» Goal of the exercise:
Write the data out again so that it matches word for word.

» Information given:
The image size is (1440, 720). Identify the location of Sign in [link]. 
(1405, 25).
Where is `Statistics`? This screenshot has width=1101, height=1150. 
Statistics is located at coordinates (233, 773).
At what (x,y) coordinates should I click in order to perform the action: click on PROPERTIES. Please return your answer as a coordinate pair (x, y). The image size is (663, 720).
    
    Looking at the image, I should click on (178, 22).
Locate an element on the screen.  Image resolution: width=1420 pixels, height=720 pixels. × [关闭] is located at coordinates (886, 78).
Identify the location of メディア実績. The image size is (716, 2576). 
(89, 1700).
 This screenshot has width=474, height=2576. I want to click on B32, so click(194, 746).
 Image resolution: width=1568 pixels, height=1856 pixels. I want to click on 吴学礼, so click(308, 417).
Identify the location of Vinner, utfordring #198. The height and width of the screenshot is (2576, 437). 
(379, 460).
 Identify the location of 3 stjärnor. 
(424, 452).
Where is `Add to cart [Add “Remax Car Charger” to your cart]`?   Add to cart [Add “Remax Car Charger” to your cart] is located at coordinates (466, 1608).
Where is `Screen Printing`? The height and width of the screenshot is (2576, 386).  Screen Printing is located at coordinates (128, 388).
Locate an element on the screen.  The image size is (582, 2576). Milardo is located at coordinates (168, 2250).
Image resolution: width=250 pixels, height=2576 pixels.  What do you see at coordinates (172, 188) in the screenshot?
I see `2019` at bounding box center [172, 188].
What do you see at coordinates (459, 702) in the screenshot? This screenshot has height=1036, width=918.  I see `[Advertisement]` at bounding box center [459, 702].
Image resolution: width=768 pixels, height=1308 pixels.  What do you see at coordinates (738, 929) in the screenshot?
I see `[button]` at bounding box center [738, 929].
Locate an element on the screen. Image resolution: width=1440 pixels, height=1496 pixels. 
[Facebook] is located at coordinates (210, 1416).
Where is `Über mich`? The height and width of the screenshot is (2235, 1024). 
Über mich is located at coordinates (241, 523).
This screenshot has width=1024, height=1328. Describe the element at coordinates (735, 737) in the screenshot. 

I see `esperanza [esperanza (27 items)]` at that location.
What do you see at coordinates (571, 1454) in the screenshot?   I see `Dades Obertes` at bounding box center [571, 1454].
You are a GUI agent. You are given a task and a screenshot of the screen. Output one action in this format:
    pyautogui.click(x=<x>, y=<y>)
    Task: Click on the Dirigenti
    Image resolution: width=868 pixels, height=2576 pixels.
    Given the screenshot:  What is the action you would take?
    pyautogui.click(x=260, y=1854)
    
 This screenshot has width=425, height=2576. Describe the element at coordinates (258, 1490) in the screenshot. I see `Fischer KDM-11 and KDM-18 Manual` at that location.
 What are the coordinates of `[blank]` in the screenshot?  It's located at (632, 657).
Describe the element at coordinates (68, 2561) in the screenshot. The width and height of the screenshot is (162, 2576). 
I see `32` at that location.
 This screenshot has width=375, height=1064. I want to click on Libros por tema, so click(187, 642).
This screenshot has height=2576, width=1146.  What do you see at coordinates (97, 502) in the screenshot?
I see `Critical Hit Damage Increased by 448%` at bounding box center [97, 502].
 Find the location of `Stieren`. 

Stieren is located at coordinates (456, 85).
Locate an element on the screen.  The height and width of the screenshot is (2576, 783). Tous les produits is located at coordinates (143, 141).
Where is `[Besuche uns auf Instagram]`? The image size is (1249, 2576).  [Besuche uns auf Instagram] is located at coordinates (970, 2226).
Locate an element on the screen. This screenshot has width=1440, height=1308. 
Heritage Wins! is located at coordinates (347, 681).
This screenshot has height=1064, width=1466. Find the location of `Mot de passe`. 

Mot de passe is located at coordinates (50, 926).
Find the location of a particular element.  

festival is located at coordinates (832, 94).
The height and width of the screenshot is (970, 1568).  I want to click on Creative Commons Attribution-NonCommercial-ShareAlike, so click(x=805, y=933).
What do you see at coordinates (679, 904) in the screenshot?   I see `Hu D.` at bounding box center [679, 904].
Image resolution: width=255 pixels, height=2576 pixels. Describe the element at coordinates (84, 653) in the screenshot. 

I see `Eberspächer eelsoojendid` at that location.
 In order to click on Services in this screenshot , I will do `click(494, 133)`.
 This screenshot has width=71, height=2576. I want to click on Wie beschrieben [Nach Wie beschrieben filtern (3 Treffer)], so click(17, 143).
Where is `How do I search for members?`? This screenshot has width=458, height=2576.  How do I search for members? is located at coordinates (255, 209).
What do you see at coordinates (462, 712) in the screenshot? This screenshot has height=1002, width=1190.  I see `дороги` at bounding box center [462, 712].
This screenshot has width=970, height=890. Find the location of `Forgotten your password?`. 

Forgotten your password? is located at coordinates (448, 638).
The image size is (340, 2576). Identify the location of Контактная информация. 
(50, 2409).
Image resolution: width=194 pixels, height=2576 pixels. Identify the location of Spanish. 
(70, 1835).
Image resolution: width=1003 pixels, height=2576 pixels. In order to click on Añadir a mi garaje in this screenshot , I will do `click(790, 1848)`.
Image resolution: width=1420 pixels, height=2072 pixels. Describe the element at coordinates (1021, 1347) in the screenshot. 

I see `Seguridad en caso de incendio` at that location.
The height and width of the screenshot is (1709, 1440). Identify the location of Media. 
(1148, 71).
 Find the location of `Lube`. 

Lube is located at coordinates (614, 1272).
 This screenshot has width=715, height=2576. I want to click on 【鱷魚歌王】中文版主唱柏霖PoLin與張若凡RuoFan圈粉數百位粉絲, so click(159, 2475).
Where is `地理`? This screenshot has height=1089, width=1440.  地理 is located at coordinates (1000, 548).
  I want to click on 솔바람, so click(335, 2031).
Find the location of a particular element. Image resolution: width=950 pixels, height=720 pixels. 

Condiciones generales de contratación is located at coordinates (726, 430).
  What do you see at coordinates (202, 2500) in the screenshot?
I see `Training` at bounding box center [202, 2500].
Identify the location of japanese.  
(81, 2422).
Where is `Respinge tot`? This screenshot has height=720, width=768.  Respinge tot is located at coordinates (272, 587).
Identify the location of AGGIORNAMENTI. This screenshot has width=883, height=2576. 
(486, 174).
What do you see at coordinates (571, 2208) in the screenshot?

» Response:
The image size is (1440, 720). Identify the location of Sign in [link]. 
(1405, 25).
Where is `Statistics`? This screenshot has width=1101, height=1150. 
Statistics is located at coordinates (233, 773).
At what (x,y) coordinates should I click in order to perform the action: click on PROPERTIES. Please return your answer as a coordinate pair (x, y). The image size is (663, 720).
    
    Looking at the image, I should click on (178, 22).
Locate an element on the screen.  Image resolution: width=1420 pixels, height=720 pixels. × [关闭] is located at coordinates (886, 78).
Identify the location of メディア実績. The image size is (716, 2576). 
(89, 1700).
 This screenshot has width=474, height=2576. I want to click on B32, so click(194, 746).
 Image resolution: width=1568 pixels, height=1856 pixels. I want to click on 吴学礼, so click(308, 417).
Identify the location of Vinner, utfordring #198. The height and width of the screenshot is (2576, 437). 
(379, 460).
 Identify the location of 3 stjärnor. 
(424, 452).
Where is `Add to cart [Add “Remax Car Charger” to your cart]`?   Add to cart [Add “Remax Car Charger” to your cart] is located at coordinates (466, 1608).
Where is `Screen Printing`? The height and width of the screenshot is (2576, 386).  Screen Printing is located at coordinates (128, 388).
Locate an element on the screen.  The image size is (582, 2576). Milardo is located at coordinates (168, 2250).
Image resolution: width=250 pixels, height=2576 pixels.  What do you see at coordinates (172, 188) in the screenshot?
I see `2019` at bounding box center [172, 188].
What do you see at coordinates (459, 702) in the screenshot? This screenshot has height=1036, width=918.  I see `[Advertisement]` at bounding box center [459, 702].
Image resolution: width=768 pixels, height=1308 pixels.  What do you see at coordinates (738, 929) in the screenshot?
I see `[button]` at bounding box center [738, 929].
Locate an element on the screen. Image resolution: width=1440 pixels, height=1496 pixels. 
[Facebook] is located at coordinates (210, 1416).
Where is `Über mich`? The height and width of the screenshot is (2235, 1024). 
Über mich is located at coordinates (241, 523).
This screenshot has width=1024, height=1328. Describe the element at coordinates (735, 737) in the screenshot. 

I see `esperanza [esperanza (27 items)]` at that location.
What do you see at coordinates (571, 1454) in the screenshot?   I see `Dades Obertes` at bounding box center [571, 1454].
You are a GUI agent. You are given a task and a screenshot of the screen. Output one action in this format:
    pyautogui.click(x=<x>, y=<y>)
    Task: Click on the Dirigenti
    Image resolution: width=868 pixels, height=2576 pixels.
    Given the screenshot:  What is the action you would take?
    pyautogui.click(x=260, y=1854)
    
 This screenshot has width=425, height=2576. Describe the element at coordinates (258, 1490) in the screenshot. I see `Fischer KDM-11 and KDM-18 Manual` at that location.
 What are the coordinates of `[blank]` in the screenshot?  It's located at (632, 657).
Describe the element at coordinates (68, 2561) in the screenshot. The width and height of the screenshot is (162, 2576). 
I see `32` at that location.
 This screenshot has width=375, height=1064. I want to click on Libros por tema, so click(187, 642).
This screenshot has height=2576, width=1146.  What do you see at coordinates (97, 502) in the screenshot?
I see `Critical Hit Damage Increased by 448%` at bounding box center [97, 502].
 Find the location of `Stieren`. 

Stieren is located at coordinates (456, 85).
Locate an element on the screen.  The height and width of the screenshot is (2576, 783). Tous les produits is located at coordinates (143, 141).
Where is `[Besuche uns auf Instagram]`? The image size is (1249, 2576).  [Besuche uns auf Instagram] is located at coordinates (970, 2226).
Locate an element on the screen. This screenshot has width=1440, height=1308. 
Heritage Wins! is located at coordinates (347, 681).
This screenshot has height=1064, width=1466. Find the location of `Mot de passe`. 

Mot de passe is located at coordinates (50, 926).
Find the location of a particular element.  

festival is located at coordinates (832, 94).
The height and width of the screenshot is (970, 1568).  I want to click on Creative Commons Attribution-NonCommercial-ShareAlike, so click(x=805, y=933).
What do you see at coordinates (679, 904) in the screenshot?   I see `Hu D.` at bounding box center [679, 904].
Image resolution: width=255 pixels, height=2576 pixels. Describe the element at coordinates (84, 653) in the screenshot. 

I see `Eberspächer eelsoojendid` at that location.
 In order to click on Services in this screenshot , I will do `click(494, 133)`.
 This screenshot has width=71, height=2576. I want to click on Wie beschrieben [Nach Wie beschrieben filtern (3 Treffer)], so click(17, 143).
Where is `How do I search for members?`? This screenshot has width=458, height=2576.  How do I search for members? is located at coordinates (255, 209).
What do you see at coordinates (462, 712) in the screenshot? This screenshot has height=1002, width=1190.  I see `дороги` at bounding box center [462, 712].
This screenshot has width=970, height=890. Find the location of `Forgotten your password?`. 

Forgotten your password? is located at coordinates (448, 638).
The image size is (340, 2576). Identify the location of Контактная информация. 
(50, 2409).
Image resolution: width=194 pixels, height=2576 pixels. Identify the location of Spanish. 
(70, 1835).
Image resolution: width=1003 pixels, height=2576 pixels. In order to click on Añadir a mi garaje in this screenshot , I will do `click(790, 1848)`.
Image resolution: width=1420 pixels, height=2072 pixels. Describe the element at coordinates (1021, 1347) in the screenshot. 

I see `Seguridad en caso de incendio` at that location.
The height and width of the screenshot is (1709, 1440). Identify the location of Media. 
(1148, 71).
 Find the location of `Lube`. 

Lube is located at coordinates (614, 1272).
 This screenshot has width=715, height=2576. I want to click on 【鱷魚歌王】中文版主唱柏霖PoLin與張若凡RuoFan圈粉數百位粉絲, so click(159, 2475).
Where is `地理`? This screenshot has height=1089, width=1440.  地理 is located at coordinates (1000, 548).
  I want to click on 솔바람, so click(335, 2031).
Find the location of a particular element. Image resolution: width=950 pixels, height=720 pixels. 

Condiciones generales de contratación is located at coordinates (726, 430).
  What do you see at coordinates (202, 2500) in the screenshot?
I see `Training` at bounding box center [202, 2500].
Identify the location of japanese.  
(81, 2422).
Where is `Respinge tot`? This screenshot has height=720, width=768.  Respinge tot is located at coordinates (272, 587).
Identify the location of AGGIORNAMENTI. This screenshot has width=883, height=2576. 
(486, 174).
What do you see at coordinates (571, 2208) in the screenshot?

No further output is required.